In fact, almost 8/10 patients (in the 18/34 age group, the most connected generation) would like to buy their medicines directly online and collect them without queuing in a pharmacy.
And the interest extends beyond loyal Amazon customers, since 5% of consumers who do not regularly buy from Amazon would also be inclined to use the Amazon Pharmacy service (source: Bizon agency).
Powerful disincentives
A « pharmaceutical » marketplace that is making its eyes water to win over consumers. But it could also have a major impact on the physical distribution of pharmaceutical products, and therefore threaten pharmacies.

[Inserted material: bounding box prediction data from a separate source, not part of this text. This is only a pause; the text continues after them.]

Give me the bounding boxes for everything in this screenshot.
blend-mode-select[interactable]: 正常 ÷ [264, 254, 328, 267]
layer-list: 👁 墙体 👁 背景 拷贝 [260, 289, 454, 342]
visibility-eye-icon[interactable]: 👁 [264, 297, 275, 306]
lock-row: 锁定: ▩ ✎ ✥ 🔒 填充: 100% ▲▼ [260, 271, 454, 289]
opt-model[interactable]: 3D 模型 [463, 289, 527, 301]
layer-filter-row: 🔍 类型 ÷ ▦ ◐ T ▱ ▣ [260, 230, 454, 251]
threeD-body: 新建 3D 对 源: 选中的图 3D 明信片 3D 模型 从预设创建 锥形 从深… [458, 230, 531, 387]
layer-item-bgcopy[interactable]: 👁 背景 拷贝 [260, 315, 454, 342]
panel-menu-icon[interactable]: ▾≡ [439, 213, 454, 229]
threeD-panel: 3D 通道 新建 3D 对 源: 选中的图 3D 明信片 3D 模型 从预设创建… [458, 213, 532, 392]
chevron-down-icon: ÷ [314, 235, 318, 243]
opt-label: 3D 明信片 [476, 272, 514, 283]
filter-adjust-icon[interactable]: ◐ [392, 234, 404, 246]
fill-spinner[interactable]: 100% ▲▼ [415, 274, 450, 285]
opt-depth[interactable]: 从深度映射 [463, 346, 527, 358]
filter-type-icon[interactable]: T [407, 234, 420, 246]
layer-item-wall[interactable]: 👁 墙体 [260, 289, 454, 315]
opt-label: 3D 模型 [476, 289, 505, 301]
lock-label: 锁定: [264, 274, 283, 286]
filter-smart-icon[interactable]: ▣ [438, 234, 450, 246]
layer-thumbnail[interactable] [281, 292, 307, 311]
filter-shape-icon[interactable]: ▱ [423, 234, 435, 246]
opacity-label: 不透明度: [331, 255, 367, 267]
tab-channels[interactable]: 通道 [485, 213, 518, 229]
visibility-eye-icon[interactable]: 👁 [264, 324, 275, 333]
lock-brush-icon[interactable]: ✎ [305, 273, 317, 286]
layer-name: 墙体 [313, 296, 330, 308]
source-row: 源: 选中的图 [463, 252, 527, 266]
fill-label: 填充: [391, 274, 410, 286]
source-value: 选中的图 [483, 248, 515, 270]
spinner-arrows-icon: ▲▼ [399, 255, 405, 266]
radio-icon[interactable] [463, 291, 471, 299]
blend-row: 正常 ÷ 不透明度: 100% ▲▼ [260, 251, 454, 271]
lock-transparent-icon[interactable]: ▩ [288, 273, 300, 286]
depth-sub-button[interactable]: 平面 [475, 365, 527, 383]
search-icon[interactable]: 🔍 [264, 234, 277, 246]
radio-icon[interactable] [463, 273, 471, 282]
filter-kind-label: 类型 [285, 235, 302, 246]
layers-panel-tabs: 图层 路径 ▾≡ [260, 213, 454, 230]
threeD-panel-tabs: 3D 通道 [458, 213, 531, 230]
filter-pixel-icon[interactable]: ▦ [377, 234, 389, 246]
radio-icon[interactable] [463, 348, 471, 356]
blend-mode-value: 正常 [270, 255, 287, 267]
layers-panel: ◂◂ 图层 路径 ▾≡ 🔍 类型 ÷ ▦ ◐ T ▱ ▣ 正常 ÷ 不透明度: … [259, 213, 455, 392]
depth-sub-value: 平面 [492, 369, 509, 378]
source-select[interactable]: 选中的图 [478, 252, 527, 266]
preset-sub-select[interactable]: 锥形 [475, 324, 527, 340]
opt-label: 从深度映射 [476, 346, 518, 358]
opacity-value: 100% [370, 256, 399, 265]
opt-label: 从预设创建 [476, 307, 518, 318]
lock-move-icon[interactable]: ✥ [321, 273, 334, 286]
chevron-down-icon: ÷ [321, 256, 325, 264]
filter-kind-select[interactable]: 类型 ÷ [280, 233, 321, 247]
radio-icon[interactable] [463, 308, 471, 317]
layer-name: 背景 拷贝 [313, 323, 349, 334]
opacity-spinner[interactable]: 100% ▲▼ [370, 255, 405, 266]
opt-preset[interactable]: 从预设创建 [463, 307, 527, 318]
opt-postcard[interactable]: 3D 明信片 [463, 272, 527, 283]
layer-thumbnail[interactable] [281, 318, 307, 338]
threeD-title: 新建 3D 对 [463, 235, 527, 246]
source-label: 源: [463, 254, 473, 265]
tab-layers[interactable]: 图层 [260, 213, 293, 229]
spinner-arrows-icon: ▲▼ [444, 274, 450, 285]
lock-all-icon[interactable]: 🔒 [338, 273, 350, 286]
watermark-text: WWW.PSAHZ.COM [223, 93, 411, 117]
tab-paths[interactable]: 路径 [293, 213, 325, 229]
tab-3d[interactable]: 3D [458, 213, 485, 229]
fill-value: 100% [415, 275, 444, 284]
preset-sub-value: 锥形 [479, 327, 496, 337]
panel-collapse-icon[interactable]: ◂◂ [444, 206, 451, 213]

Let’s imagine that one day, the online purchase of medicines is authorised (for the moment, this is science fiction), it is obvious that physical distribution will be impacted. Unless this means developing click & collect (online ordering and collection from pharmacies), along the lines of what is offered by the Pharmazon platform and pharmacy websites.
As a reminder, online pharmacies have been authorised in France since 2012.
These are distribution sites backed by pharmacies authorised to sell online (which are beginning to move towards « phygital »). They offer so-called « family medicine » products, homeopathic or aromatherapy products, food supplements, medical devices, etc.
According to the decree of 31 December 2012, two conditions must be met for a medicine to be sold over the internet:
- Each distributor must be linked to a physical pharmacy and have obtained approval from the Agence Régionale de Santé (ARS).
- Only direct-access medicines may be sold over the internet, according to a list drawn up by the French pharmacists’ association (Ordre des pharmaciens).
Until further notice, these will continue to be medicines that can be purchased by patients as part of their self-medication.
These last points de facto rule out other online retailers, such as Amazon, who would have liked to get into this business (source: Bizon agency).
Let’s get back to the reality on the ground. Amazon’s arrival in the physical sale of parapharmacy products is not going to turn existing distribution models upside down. For the time being.
If the barriers that limit the roll-out of major marketplaces in the retail sector fall one day – political and socio-economic pressures – the wolf will definitely be in the henhouse.